Roadmap

Sharpened scope. A small working core activates contributors before breadth.

Phase	Content	Rationale
v0.1: Core	Portable `llama-server` + Local Chat + browser-only UI + `preflight-check` (FS/speed/RAM/GPU) + minimal-trace smoke test	A small working core activates contributors
v0.2: Council	Local role council + trace UI + demo prompts + bias guard	The wow moment, runnable on weak hardware
v0.3: Online	OpenRouter escalation + Privacy-Diff + cost cap + BYO keys (vault)	Premium depth on network, privacy consistent
v0.4: Evals	`evals/` Council-vs-Single + local multi-model Lab tier	Proof of the core claim
v0.5: Multimodal	Voice (whisper.cpp) + Vision (VLM) + Phone Access (TLS)	Only after the Council wow is proven
v0.6: Local Distribution	Optional Wi-Fi “hub mode”: a powered stick (e.g. on a power bank) serves signed model-packs, tools, and a local council API to paired nearby devices.

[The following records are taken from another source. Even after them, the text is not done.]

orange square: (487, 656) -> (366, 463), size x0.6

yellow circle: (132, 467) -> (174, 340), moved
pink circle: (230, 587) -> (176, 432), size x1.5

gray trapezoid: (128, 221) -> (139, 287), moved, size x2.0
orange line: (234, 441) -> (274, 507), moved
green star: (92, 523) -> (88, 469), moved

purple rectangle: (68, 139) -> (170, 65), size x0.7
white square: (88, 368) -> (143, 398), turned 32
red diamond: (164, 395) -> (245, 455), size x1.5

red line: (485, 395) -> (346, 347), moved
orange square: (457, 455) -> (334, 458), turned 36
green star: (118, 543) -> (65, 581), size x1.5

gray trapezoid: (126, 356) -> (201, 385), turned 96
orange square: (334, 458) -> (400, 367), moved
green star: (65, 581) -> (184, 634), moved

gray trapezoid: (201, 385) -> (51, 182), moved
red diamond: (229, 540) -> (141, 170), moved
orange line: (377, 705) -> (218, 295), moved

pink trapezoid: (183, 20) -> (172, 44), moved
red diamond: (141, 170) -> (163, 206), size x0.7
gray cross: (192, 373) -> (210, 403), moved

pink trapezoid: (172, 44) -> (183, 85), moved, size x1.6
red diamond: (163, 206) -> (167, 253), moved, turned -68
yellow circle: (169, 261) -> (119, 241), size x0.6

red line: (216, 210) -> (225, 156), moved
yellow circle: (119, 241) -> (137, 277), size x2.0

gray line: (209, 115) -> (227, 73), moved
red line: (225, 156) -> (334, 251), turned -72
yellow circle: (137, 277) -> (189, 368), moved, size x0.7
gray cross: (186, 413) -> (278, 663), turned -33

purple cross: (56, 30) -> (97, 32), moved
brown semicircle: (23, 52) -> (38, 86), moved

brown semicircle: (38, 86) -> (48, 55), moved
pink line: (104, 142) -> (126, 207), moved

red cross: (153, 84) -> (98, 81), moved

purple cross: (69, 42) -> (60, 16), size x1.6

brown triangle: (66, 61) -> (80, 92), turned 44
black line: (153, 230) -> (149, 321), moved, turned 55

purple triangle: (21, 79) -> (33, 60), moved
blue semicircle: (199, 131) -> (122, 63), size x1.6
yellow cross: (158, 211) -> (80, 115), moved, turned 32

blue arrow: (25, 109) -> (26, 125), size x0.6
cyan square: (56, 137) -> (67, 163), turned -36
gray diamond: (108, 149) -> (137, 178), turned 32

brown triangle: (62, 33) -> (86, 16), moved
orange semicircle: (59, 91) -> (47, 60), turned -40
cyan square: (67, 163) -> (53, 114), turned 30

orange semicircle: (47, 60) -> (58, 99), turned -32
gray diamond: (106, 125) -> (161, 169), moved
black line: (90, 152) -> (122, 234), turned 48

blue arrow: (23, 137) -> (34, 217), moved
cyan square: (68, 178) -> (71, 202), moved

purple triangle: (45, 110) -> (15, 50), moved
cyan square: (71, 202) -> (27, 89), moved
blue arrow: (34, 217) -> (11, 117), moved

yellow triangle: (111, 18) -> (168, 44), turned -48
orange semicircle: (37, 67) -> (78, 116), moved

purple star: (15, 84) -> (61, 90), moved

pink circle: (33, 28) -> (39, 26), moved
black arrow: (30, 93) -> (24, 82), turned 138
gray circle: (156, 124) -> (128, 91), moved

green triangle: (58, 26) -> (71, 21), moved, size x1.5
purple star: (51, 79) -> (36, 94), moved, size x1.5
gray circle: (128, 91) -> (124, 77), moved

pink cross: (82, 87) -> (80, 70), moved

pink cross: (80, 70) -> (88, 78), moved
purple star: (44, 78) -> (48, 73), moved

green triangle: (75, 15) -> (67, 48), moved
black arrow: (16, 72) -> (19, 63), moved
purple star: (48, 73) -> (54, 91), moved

A reverse proxy fronts one `/v1` endpoint, gated by a QR-paired bearer token	Field teams without per-device installs; internet-off LAN, not air-gapped
v1.0	Signed releases, update/rollback, landing page live, hardware matrix/CI	A dependable spec

VLM note: multimodal support in llama.cpp is version-fragile. “Just load a VLM GGUF” underestimates the work; hence deliberately late.

Not on this roadmap: browser-side WebGPU inference and a self-hosting board are scoped but unchosen. They live in explorations, not here, until an open question settles them.